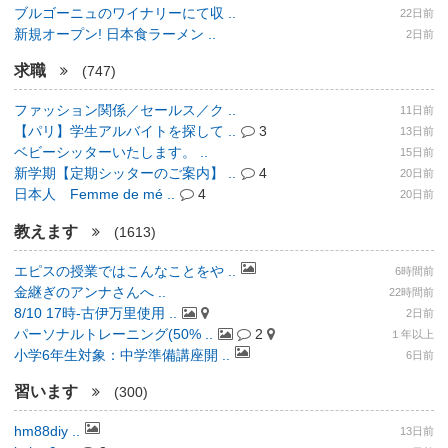
ブルゴーニュのワイナリーにて収 ..
22日前
新規オープン! 日本食ラーメン ..
2日前
求職
(747)
ファッション関係／セールス／ク ..
11日前
【パリ】学生アルバイトを探して ..
3
13日前
ベビーシッターいたします。 ..
15日前
新学期【定期シッターのご案内】 ..
4
20日前
日本人 Femme de mé ..
4
20日前
教えます
(1613)
エピスの授業ではこんなことをや ..
6時間前
金継ぎのアンナさんへ ..
22時間前
8/10 17時-古伊万里使用 ..
2日前
パーソナルトレーニング(50% ..
2
１年以上
小学6年生対象：中学準備講座開 ..
6日前
習います
(300)
hm88diy ..
13日前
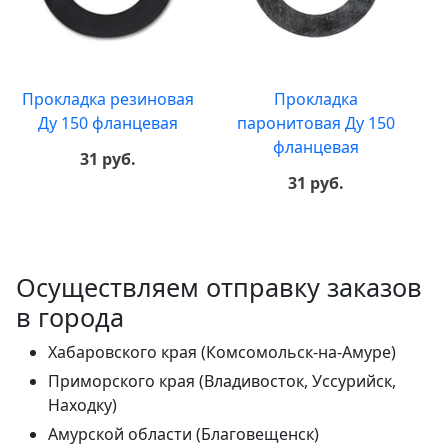
Прокладка резиновая
Прокладка
Ду 150 фланцевая
паронитовая Ду 150
фланцевая
31 руб.
31 руб.
Осуществляем отправку заказов
в города
Хабаровского края (Комсомольск-на-Амуре)
Приморского края (Владивосток, Уссурийск,
Находку)
Амурской области (Благовещенск)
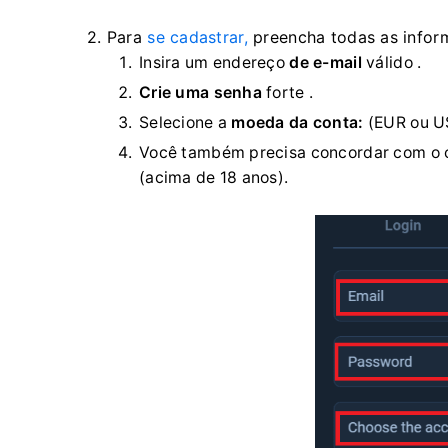
2. Para
se cadastrar,
preencha todas as infor
Insira um endereço
de e-mail
válido .
Crie uma senha
forte
.
Selecione a
moeda da conta:
(EUR ou U
Você também precisa concordar com o co
(acima de 18 anos).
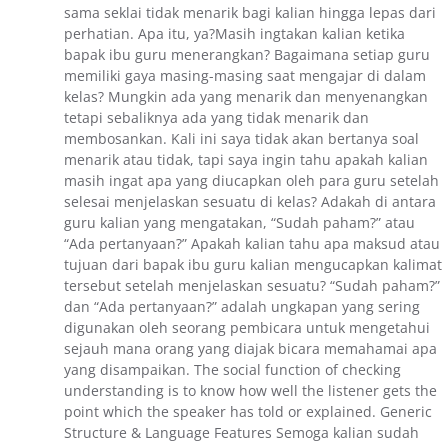
sama seklai tidak menarik bagi kalian hingga lepas dari
perhatian. Apa itu, ya?Masih ingtakan kalian ketika
bapak ibu guru menerangkan? Bagaimana setiap guru
memiliki gaya masing-masing saat mengajar di dalam
kelas? Mungkin ada yang menarik dan menyenangkan
tetapi sebaliknya ada yang tidak menarik dan
membosankan. Kali ini saya tidak akan bertanya soal
menarik atau tidak, tapi saya ingin tahu apakah kalian
masih ingat apa yang diucapkan oleh para guru setelah
selesai menjelaskan sesuatu di kelas? Adakah di antara
guru kalian yang mengatakan, “Sudah paham?” atau
“Ada pertanyaan?” Apakah kalian tahu apa maksud atau
tujuan dari bapak ibu guru kalian mengucapkan kalimat
tersebut setelah menjelaskan sesuatu? “Sudah paham?”
dan “Ada pertanyaan?” adalah ungkapan yang sering
digunakan oleh seorang pembicara untuk mengetahui
sejauh mana orang yang diajak bicara memahamai apa
yang disampaikan. The social function of checking
understanding is to know how well the listener gets the
point which the speaker has told or explained. Generic
Structure & Language Features Semoga kalian sudah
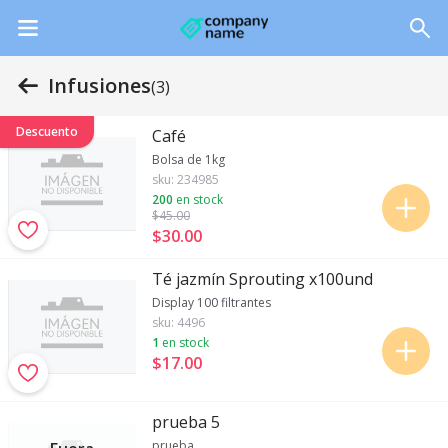
Infusiones
(3)
Descuento
Café
Bolsa de 1kg
sku:
234985
200
en stock
$45
.00
$30
.
00
Té jazmín Sprouting x100und
Display 100 filtrantes
sku:
4496
1
en stock
$17
.
00
prueba 5
prueba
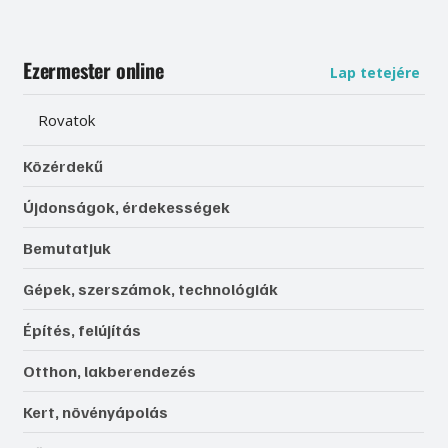
Ezermester online
Lap tetejére
Rovatok
Közérdekű
Újdonságok, érdekességek
Bemutatjuk
Gépek, szerszámok, technológiák
Építés, felújítás
Otthon, lakberendezés
Kert, növényápolás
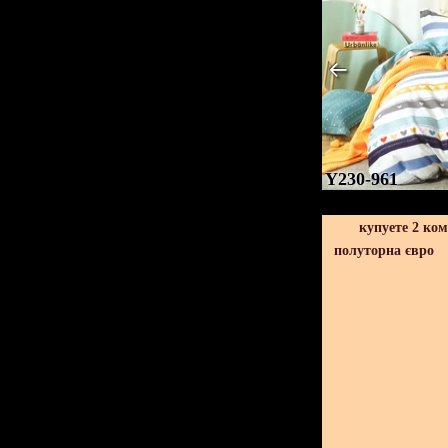
Y230-961
купуете 2 ко
полуторна євро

Exercise objective
Before writing out the material above, please remove its pictures; everything else stays exact.

Task output
ブルゴーニュのワイナリーにて収 ..
22日前
新規オープン! 日本食ラーメン ..
2日前
求職
(747)
ファッション関係／セールス／ク ..
11日前
【パリ】学生アルバイトを探して ..
3
13日前
ベビーシッターいたします。 ..
15日前
新学期【定期シッターのご案内】 ..
4
20日前
日本人 Femme de mé ..
4
20日前
教えます
(1613)
エピスの授業ではこんなことをや ..
6時間前
金継ぎのアンナさんへ ..
22時間前
8/10 17時-古伊万里使用 ..
2日前
パーソナルトレーニング(50% ..
2
１年以上
小学6年生対象：中学準備講座開 ..
6日前
習います
(300)
hm88diy ..
13日前
Прокладка резиновая
Прокладка
Ду 150 фланцевая
паронитовая Ду 150
фланцевая
31 руб.
31 руб.
Осуществляем отправку заказов
в города
Хабаровского края (Комсомольск-на-Амуре)
Приморского края (Владивосток, Уссурийск,
Находку)
Амурской области (Благовещенск)
2. Para
se cadastrar,
preencha todas as infor
Insira um endereço
de e-mail
válido .
Crie uma senha
forte
.
Selecione a
moeda da conta:
(EUR ou U
Você também precisa concordar com o co
(acima de 18 anos).
sama seklai tidak menarik bagi kalian hingga lepas dari
perhatian. Apa itu, ya?Masih ingtakan kalian ketika
bapak ibu guru menerangkan? Bagaimana setiap guru
memiliki gaya masing-masing saat mengajar di dalam
kelas? Mungkin ada yang menarik dan menyenangkan
tetapi sebaliknya ada yang tidak menarik dan
membosankan. Kali ini saya tidak akan bertanya soal
menarik atau tidak, tapi saya ingin tahu apakah kalian
masih ingat apa yang diucapkan oleh para guru setelah
selesai menjelaskan sesuatu di kelas? Adakah di antara
guru kalian yang mengatakan, “Sudah paham?” atau
“Ada pertanyaan?” Apakah kalian tahu apa maksud atau
tujuan dari bapak ibu guru kalian mengucapkan kalimat
tersebut setelah menjelaskan sesuatu? “Sudah paham?”
dan “Ada pertanyaan?” adalah ungkapan yang sering
digunakan oleh seorang pembicara untuk mengetahui
sejauh mana orang yang diajak bicara memahamai apa
yang disampaikan. The social function of checking
understanding is to know how well the listener gets the
point which the speaker has told or explained. Generic
Structure & Language Features Semoga kalian sudah
Infusiones
(3)
Descuento
Café
Bolsa de 1kg
sku:
234985
200
en stock
$45
.00
$30
.
00
Té jazmín Sprouting x100und
Display 100 filtrantes
sku:
4496
1
en stock
$17
.
00
prueba 5
prueba
Ezermester online
Lap tetejére
Rovatok
Közérdekű
Újdonságok, érdekességek
Bemutatjuk
Gépek, szerszámok, technológiák
Építés, felújítás
Otthon, lakberendezés
Kert, növényápolás
Y230-961
купуете 2 ко
полуторна євро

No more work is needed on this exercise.